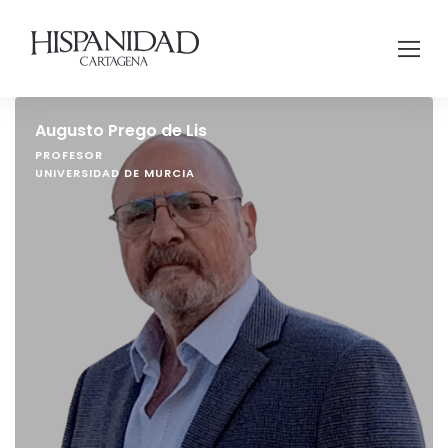
Augusto Prego de Lis
PROFESOR
UNIVERSIDAD DE MURCIA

------------------------------------------------------------------------

[Your task]:
Return the complete material exactly as it appears, without images.

[Output below]:
Augusto Prego de Lis
PROFESOR
UNIVERSIDAD DE MURCIA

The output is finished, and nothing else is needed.